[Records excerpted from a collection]
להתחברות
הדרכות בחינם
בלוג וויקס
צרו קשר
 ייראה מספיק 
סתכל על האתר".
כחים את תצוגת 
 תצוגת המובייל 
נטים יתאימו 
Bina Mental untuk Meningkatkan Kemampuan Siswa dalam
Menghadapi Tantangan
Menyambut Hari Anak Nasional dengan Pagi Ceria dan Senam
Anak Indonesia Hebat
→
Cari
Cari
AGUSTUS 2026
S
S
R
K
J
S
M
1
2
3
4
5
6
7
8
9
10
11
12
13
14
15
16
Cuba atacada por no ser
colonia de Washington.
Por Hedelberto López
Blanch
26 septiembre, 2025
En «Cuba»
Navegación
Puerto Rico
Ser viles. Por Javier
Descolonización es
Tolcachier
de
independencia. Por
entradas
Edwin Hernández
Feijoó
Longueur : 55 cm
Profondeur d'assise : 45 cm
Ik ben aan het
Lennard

* * *

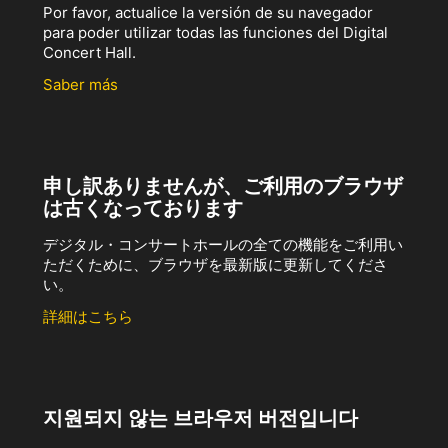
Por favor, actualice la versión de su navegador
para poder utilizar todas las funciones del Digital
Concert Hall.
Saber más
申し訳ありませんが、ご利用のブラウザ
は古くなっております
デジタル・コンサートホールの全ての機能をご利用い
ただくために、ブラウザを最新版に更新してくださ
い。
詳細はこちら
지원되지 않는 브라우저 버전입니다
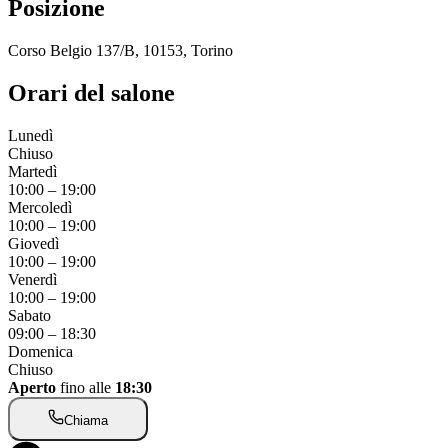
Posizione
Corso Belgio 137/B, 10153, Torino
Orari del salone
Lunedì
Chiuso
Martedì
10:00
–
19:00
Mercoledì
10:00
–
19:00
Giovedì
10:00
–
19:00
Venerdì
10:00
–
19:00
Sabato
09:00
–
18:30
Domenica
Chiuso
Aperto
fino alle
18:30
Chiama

__About this exercise__
Print the lines above from the one with "AGUSTUS 2026" through the one with "Profondeur d'assise : 45 cm", both included, exactly as written and nothing more.

__Written solution__
AGUSTUS 2026
S
S
R
K
J
S
M
1
2
3
4
5
6
7
8
9
10
11
12
13
14
15
16
Cuba atacada por no ser
colonia de Washington.
Por Hedelberto López
Blanch
26 septiembre, 2025
En «Cuba»
Navegación
Puerto Rico
Ser viles. Por Javier
Descolonización es
Tolcachier
de
independencia. Por
entradas
Edwin Hernández
Feijoó
Longueur : 55 cm
Profondeur d'assise : 45 cm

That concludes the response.